▶ [What you should do]:
The entries that follow include a run beginning at the line with "Help Center" and ending at the line with "Save multiple shipping addresses"; restate that run word for word and leave the rest out.

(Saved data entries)

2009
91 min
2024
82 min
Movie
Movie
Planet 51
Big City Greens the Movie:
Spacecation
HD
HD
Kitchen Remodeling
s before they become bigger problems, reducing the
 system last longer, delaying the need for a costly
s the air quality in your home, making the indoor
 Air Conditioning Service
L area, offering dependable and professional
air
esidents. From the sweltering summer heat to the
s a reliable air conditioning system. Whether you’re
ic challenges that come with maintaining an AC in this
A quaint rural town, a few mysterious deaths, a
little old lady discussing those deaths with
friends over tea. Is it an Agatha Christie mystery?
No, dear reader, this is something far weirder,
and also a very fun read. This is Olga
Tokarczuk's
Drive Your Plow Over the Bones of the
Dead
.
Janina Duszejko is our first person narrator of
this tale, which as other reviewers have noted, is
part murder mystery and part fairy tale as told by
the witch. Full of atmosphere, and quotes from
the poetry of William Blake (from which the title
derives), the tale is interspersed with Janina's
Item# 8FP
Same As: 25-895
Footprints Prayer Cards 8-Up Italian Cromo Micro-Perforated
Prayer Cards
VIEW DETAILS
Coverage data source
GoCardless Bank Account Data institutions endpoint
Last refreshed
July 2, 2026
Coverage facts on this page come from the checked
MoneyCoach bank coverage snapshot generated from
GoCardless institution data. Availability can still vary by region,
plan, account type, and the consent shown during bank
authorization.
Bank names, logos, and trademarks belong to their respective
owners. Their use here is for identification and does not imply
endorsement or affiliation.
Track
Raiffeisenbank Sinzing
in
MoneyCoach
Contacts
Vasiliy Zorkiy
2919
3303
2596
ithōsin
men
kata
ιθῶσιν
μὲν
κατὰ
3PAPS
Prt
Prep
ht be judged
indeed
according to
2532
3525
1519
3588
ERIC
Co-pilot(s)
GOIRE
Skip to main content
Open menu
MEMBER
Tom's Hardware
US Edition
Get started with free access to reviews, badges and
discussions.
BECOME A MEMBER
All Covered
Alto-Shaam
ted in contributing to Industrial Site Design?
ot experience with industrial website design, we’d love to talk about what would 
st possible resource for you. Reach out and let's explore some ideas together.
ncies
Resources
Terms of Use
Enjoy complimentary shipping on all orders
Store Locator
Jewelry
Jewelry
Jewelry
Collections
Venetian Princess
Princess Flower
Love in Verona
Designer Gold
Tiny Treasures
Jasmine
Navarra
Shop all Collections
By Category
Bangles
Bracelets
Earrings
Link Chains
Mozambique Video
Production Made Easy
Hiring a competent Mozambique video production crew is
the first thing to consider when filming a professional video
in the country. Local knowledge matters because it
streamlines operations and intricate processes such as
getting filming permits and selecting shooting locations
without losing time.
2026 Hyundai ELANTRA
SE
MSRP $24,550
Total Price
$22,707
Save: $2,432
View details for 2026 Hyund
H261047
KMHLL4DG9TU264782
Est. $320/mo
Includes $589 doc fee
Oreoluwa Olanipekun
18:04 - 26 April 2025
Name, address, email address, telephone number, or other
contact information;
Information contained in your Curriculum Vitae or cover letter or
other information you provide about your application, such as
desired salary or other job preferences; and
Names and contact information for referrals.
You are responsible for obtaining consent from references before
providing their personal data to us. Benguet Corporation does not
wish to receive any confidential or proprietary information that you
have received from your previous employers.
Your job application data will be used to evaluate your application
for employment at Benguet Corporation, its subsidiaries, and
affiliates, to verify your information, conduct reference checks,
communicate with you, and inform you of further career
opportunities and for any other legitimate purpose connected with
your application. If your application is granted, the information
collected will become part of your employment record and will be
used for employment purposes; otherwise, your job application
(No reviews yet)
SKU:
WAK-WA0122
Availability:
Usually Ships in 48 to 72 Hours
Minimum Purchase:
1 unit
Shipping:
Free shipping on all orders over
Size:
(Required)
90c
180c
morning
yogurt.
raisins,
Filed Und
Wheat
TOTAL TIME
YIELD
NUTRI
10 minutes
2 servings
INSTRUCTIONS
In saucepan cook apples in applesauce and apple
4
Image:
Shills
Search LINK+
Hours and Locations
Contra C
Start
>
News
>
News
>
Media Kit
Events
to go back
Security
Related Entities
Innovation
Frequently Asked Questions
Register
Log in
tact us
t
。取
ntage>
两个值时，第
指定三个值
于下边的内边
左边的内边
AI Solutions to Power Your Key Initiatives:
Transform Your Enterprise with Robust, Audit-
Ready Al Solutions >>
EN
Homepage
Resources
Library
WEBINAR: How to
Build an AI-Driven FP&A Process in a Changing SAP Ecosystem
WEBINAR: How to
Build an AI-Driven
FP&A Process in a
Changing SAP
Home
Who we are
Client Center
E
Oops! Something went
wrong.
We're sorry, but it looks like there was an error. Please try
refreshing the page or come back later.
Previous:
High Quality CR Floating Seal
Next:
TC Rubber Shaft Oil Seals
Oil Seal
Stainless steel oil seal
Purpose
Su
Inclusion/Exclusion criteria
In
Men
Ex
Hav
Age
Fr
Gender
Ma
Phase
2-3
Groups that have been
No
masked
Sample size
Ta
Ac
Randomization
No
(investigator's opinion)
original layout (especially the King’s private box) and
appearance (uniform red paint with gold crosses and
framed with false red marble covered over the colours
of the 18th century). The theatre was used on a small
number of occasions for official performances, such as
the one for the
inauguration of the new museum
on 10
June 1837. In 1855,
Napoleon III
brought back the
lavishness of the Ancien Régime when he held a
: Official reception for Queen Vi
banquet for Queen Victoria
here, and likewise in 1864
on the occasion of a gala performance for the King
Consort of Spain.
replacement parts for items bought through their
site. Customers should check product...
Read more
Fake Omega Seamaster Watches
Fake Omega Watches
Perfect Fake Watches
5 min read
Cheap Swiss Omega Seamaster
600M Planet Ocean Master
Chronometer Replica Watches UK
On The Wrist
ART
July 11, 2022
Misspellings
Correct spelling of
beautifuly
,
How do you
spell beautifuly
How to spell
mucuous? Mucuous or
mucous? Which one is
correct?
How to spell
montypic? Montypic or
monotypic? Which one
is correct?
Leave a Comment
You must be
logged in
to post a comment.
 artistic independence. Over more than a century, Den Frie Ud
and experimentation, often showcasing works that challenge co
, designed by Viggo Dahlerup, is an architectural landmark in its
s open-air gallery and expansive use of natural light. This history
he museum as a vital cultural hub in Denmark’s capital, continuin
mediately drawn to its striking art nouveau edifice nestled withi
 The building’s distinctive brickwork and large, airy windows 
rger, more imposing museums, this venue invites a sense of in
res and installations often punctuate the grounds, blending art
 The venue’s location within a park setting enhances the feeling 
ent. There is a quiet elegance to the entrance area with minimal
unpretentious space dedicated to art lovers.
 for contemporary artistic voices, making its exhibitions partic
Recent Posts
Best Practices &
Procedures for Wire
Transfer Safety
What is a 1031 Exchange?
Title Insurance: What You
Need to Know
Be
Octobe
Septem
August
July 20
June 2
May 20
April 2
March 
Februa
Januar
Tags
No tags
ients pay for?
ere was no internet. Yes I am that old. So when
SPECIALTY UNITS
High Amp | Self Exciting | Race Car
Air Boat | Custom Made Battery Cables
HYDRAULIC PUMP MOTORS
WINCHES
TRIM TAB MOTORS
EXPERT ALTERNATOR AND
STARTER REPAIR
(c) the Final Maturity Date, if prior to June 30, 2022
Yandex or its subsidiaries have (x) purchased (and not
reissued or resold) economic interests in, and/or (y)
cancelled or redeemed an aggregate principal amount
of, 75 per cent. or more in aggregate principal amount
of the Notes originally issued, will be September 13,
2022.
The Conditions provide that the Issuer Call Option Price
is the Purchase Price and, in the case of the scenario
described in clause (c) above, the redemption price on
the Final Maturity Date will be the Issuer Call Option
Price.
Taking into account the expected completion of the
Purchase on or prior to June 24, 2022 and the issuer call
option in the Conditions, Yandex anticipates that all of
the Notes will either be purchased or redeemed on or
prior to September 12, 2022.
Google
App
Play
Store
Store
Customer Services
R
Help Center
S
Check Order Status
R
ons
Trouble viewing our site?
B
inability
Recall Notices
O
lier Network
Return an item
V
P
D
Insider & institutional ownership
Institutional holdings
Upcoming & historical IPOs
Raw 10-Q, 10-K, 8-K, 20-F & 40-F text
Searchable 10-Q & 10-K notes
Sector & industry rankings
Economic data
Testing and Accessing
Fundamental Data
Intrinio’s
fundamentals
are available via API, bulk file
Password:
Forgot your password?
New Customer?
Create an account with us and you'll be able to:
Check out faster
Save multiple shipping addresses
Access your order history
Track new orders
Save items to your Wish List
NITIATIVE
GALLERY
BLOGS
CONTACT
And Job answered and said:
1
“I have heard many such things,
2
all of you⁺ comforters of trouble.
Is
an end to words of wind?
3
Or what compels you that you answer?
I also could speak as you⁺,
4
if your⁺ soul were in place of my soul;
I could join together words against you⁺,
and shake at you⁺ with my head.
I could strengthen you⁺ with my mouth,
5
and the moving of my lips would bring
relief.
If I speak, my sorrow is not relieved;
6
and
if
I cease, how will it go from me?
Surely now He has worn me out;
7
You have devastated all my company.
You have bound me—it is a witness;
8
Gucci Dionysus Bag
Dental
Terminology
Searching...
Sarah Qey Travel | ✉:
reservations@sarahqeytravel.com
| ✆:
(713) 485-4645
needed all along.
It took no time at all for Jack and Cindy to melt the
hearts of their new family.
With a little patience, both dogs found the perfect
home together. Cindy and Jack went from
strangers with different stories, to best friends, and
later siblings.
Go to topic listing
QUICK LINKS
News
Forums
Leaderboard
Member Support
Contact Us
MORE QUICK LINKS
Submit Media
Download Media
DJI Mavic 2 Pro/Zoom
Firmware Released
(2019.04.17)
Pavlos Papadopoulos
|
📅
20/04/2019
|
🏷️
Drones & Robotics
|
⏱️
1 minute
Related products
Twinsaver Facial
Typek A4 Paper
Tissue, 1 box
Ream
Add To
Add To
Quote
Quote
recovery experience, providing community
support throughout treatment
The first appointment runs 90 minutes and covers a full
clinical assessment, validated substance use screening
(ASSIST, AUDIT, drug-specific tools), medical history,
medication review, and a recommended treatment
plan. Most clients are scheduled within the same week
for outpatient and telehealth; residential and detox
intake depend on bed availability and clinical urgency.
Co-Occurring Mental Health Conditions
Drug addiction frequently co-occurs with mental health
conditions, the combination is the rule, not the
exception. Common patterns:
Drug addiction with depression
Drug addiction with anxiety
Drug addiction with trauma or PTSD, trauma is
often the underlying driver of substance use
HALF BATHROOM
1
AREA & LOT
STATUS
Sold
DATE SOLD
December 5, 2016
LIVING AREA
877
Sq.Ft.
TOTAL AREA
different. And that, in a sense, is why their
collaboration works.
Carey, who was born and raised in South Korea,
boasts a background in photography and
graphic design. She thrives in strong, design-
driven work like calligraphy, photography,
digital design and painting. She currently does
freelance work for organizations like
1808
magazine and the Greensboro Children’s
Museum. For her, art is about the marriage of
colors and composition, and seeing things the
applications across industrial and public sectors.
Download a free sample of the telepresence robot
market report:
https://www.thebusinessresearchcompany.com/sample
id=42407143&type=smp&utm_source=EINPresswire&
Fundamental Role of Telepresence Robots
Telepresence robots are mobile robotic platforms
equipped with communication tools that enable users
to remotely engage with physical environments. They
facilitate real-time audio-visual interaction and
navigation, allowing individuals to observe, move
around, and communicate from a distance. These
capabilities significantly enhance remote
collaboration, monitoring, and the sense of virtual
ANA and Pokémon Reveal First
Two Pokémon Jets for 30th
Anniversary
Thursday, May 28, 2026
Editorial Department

▶ [Solution]:
Help Center
S
Check Order Status
R
ons
Trouble viewing our site?
B
inability
Recall Notices
O
lier Network
Return an item
V
P
D
Insider & institutional ownership
Institutional holdings
Upcoming & historical IPOs
Raw 10-Q, 10-K, 8-K, 20-F & 40-F text
Searchable 10-Q & 10-K notes
Sector & industry rankings
Economic data
Testing and Accessing
Fundamental Data
Intrinio’s
fundamentals
are available via API, bulk file
Password:
Forgot your password?
New Customer?
Create an account with us and you'll be able to:
Check out faster
Save multiple shipping addresses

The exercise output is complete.